Sensitivity analysis for battery internal short circuit scenario: To evaluate the impact of data uncertainty, we vary the initiating event frequency ($f_n^1$ = 1 × 10⁻⁴/year) and the PFD of the most uncertain protection layer (IPL2&3, the BMS-based detection merged with driver alarm, PFD = 5 × 10⁻¹) by ±1 order of magnitude. When $f_n^1$ is reduced to 1 × 10⁻⁵/year or increased to 1 × 10⁻³/year, the mitigated consequence frequency ranges from 5 × 10⁻¹²/year to 5 × 10⁻¹⁰/year. When the merged PFD₂₃ is reduced to 5 × 10⁻² or increased to its theoretical maximum of 1 (complete failure), the consequence frequency ranges from 5 × 10⁻¹²/year to 5 × 10⁻¹⁰/year. In all cases, the resulting frequencies remain far below the tolerable risk threshold of 1 × 10⁻⁶/year, confirming that the conclusion of acceptable risk is robust against uncertainties in the input parameters.

5. Conclusions

This study introduces the semi-quantitative Layer of Protection Analysis (LOPA) methodology into the field of new energy vehicle (NEV) fault detection and diagnosis. Full-process LOPAs were performed for four core safety risk scenarios of NEVs: battery thermal runaway, electrical faults in the charging system, overheating faults in the drive motor, and battery internal short circuit caused by mechanical abuse. The analyses covered the entire procedure from initiating event identification and independent protection layer (IPL) determination to the quantitative calculation of residual risk. The results validate the applicability and effectiveness of the LOPA method in the NEV safety domain. Under the synergistic effect of the existing multi-layer protection systems, the mitigated consequence frequencies for the four typical scenarios were calculated as 1 × 10⁻⁸/year, 7.5 × 10⁻¹¹/year, 5 × 10⁻⁷/year, 5 × 10⁻¹¹/year, respectively. All these values are far below the industry-acceptable risk threshold of 1 × 10⁻⁶/year, further confirming the suitability and effectiveness of LOPA for NEV safety assessment.

Based on the failure patterns of the core electrical systems in NEVs, a customized LOPA framework adapted to NEV powertrains was established. This framework defines the principles for IPL identification, the basis for probability of failure on demand (PFD) assignment, and the procedure for risk quantification. It addresses the scenario adaptation challenges encountered when transferring LOPA from traditional fields (e.g., petrochemical and rail transit industries) to the NEV domain.

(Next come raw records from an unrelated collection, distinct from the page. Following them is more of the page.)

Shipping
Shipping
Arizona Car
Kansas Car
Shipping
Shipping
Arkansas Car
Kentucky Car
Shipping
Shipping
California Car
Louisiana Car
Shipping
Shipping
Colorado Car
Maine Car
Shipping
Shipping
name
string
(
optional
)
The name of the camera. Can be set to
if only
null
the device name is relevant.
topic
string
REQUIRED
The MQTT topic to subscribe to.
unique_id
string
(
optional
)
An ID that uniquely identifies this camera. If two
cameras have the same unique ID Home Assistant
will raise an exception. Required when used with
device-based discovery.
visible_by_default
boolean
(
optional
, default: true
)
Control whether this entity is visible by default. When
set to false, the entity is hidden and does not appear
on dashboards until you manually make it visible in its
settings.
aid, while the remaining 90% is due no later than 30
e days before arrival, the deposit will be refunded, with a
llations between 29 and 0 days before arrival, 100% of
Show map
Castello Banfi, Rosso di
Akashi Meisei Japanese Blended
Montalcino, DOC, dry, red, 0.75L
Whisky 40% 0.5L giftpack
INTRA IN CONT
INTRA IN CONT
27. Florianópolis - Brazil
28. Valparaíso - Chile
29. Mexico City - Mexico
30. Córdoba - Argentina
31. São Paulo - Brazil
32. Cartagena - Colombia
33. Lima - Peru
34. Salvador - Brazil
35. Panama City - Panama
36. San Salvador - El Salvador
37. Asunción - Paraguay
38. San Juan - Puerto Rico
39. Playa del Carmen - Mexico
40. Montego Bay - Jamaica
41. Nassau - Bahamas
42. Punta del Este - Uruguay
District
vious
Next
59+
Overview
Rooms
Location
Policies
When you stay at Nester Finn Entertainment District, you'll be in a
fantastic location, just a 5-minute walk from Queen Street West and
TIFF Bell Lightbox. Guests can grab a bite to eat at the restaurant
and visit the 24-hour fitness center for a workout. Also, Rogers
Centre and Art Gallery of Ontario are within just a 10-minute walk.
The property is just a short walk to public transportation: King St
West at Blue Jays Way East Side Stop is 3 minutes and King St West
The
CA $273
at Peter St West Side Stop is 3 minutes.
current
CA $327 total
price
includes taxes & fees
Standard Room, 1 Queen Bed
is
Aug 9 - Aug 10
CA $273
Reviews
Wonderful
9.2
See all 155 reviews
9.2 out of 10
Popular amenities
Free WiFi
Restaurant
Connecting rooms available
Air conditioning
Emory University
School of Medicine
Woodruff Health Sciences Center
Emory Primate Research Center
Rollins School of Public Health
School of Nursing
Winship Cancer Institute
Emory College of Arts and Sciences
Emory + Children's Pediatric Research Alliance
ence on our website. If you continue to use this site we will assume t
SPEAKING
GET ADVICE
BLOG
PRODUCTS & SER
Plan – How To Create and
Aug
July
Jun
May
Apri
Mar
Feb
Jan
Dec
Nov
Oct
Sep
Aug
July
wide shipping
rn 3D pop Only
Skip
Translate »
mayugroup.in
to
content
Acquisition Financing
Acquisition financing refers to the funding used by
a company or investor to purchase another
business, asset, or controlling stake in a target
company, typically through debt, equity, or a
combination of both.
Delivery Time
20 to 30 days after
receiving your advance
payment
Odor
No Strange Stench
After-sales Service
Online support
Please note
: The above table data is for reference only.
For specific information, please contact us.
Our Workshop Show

The quantitative LOPA results for the four typical scenarios clarify the core roles and risk reduction contributions of different protection layers, including inherently safe design, basic process control systems (BPCSs), and safety instrumented systems (SISs). These findings provide quantitative decision support for optimizing protection measures during NEV research and design, identifying priority inspection items in fault detection and diagnosis, and formulating equipment calibration strategies during operation and maintenance.

A major limitation of this study is the reliance on process-industry reliability data (GB/T 32857-2025) due to the current lack of an automotive-specific LOPA database. The sensitivity analyses conducted in Section 4 confirm that the main conclusions are robust to plausible variations, but the absolute numerical values should be interpreted with caution. Additionally, this study does not incorporate physics-based models (e.g., heat transfer or circuit equations) to support probability assignments. The integration of physical failure models with LOPA is left for future research. Furthermore, the calculated residual risks are theoretical values under ideal protection layer performance; validation against real-world accident data remains unavailable due to data accessibility constraints. Future research should focus on establishing a dedicated database of initiating event frequencies and PFDs for automotive components, preferably aligned with ISO 26262 hardware failure metrics (e.g., PMHF, SPFM).